When you first started out, you worked as a server at Balthazar. Have you read Keith McNally’s book yet?
I actually just bought it. I haven’t read it yet, but his Instagram is absolutely a trip to read and such a joy. From a writing perspective, it’s like: I’m not trying to frame this, I’m not trying to get a joke, I’m writing what happened. We all gotta just be saying exactly what happened.
You’ve collaborated a lot with your friends. Can you tell me a little about that?

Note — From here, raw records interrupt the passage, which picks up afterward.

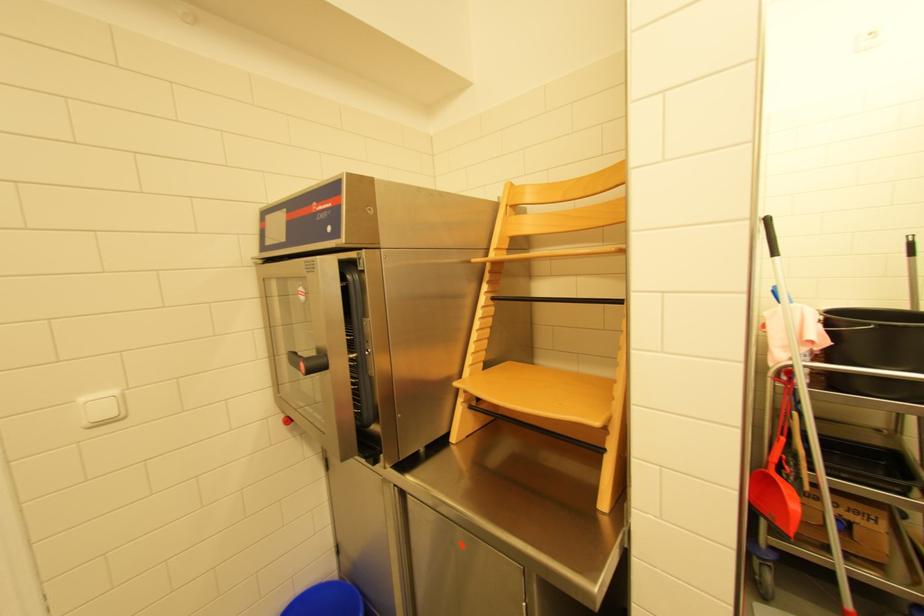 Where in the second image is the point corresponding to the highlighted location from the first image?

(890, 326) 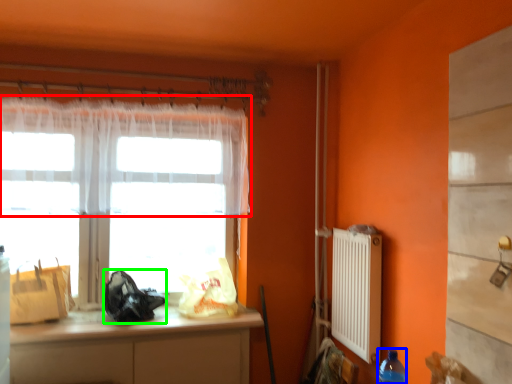 Question: Which object is positioned farthest from curtain (highlighted by a red box)? Select from bottle (highlighted by a blue box) and bag (highlighted by a green box).

Choices:
 (A) bottle
 (B) bag

Answer: (A) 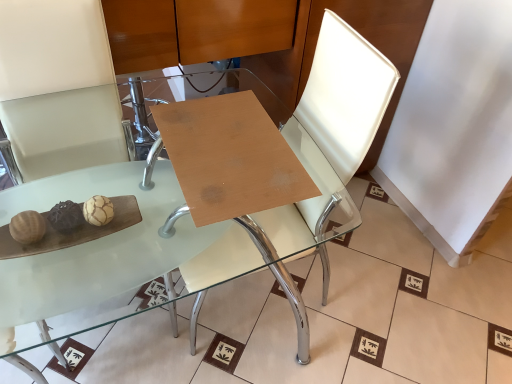 Question: From the image's perspective, is wooden at center, the 1th table in the back-to-front sequence, over white leather swivel chair at center?

Choices:
 (A) no
 (B) yes

Answer: (B)

Question: From a real-world perspective, is wooden at center, acting as the 2th table starting from the front, physically above white leather swivel chair at center?

Choices:
 (A) no
 (B) yes

Answer: (B)

Question: From a real-world perspective, does wooden at center, the 1th table in the back-to-front sequence, sit lower than white leather swivel chair at center?

Choices:
 (A) no
 (B) yes

Answer: (A)

Question: Is wooden at center, acting as the 2th table starting from the front, facing towards white leather swivel chair at center?

Choices:
 (A) yes
 (B) no

Answer: (A)

Question: From the image's perspective, is wooden at center, acting as the 2th table starting from the front, beneath white leather swivel chair at center?

Choices:
 (A) no
 (B) yes

Answer: (A)

Question: From their relative heights in the image, would you say transparent glass table at center, which ranks as the 2th table in back-to-front order, is taller or shorter than wooden at center, acting as the 2th table starting from the front?

Choices:
 (A) tall
 (B) short

Answer: (A)

Question: From a real-world perspective, is transparent glass table at center, marked as the first table in a front-to-back arrangement, positioned above or below wooden at center, acting as the 2th table starting from the front?

Choices:
 (A) below
 (B) above

Answer: (A)

Question: Is transparent glass table at center, marked as the first table in a front-to-back arrangement, wider or thinner than wooden at center, acting as the 2th table starting from the front?

Choices:
 (A) wide
 (B) thin

Answer: (A)

Question: In terms of size, does transparent glass table at center, marked as the first table in a front-to-back arrangement, appear bigger or smaller than wooden at center, acting as the 2th table starting from the front?

Choices:
 (A) big
 (B) small

Answer: (A)

Question: Considering the positions of transparent glass table at center, which ranks as the 2th table in back-to-front order, and white leather swivel chair at center in the image, is transparent glass table at center, which ranks as the 2th table in back-to-front order, taller or shorter than white leather swivel chair at center?

Choices:
 (A) short
 (B) tall

Answer: (A)

Question: In the image, is transparent glass table at center, marked as the first table in a front-to-back arrangement, on the left side or the right side of white leather swivel chair at center?

Choices:
 (A) left
 (B) right

Answer: (A)

Question: Which is correct: transparent glass table at center, marked as the first table in a front-to-back arrangement, is inside white leather swivel chair at center, or outside of it?

Choices:
 (A) outside
 (B) inside

Answer: (A)

Question: Considering their positions, is transparent glass table at center, which ranks as the 2th table in back-to-front order, located in front of or behind white leather swivel chair at center?

Choices:
 (A) behind
 (B) front

Answer: (B)

Question: Is wooden at center, the 1th table in the back-to-front sequence, inside the boundaries of transparent glass table at center, which ranks as the 2th table in back-to-front order, or outside?

Choices:
 (A) inside
 (B) outside

Answer: (A)

Question: Would you say wooden at center, acting as the 2th table starting from the front, is to the left or to the right of transparent glass table at center, which ranks as the 2th table in back-to-front order, in the picture?

Choices:
 (A) left
 (B) right

Answer: (B)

People always say, don’t work with your friends. I do. I’m like the poster child for working with your friends. We’re all in the circus together. I’m, unfortunately, just not friends with any doctors. With this project Sophie [Brooks] is one of my best friends. Being able to have this opportunity as an actor—but also getting to help my friend make her second movie—I’m so proud and excited. If I can help in any way I don’t know why I wouldn’t, both with my friends and other women. Nicole Kidman pledged that she would work with a certain amount of female directors, and then exceeded that. I don’t really see any younger women doing that or any other women that are really as big as Nicole. I don’t know why that’s not in the narrative anymore. I hope that other people will start doing more because that’s the only way to have more female directors.
In many ways Oh, Hi! is as much about friendship as it is romance.
What I’ve learned through my trials and tribulations of dating is: the men, the women, anyone, the lovers, the situations, they come and go, but your friends are forever. That’s where you’ve got to be putting your love into.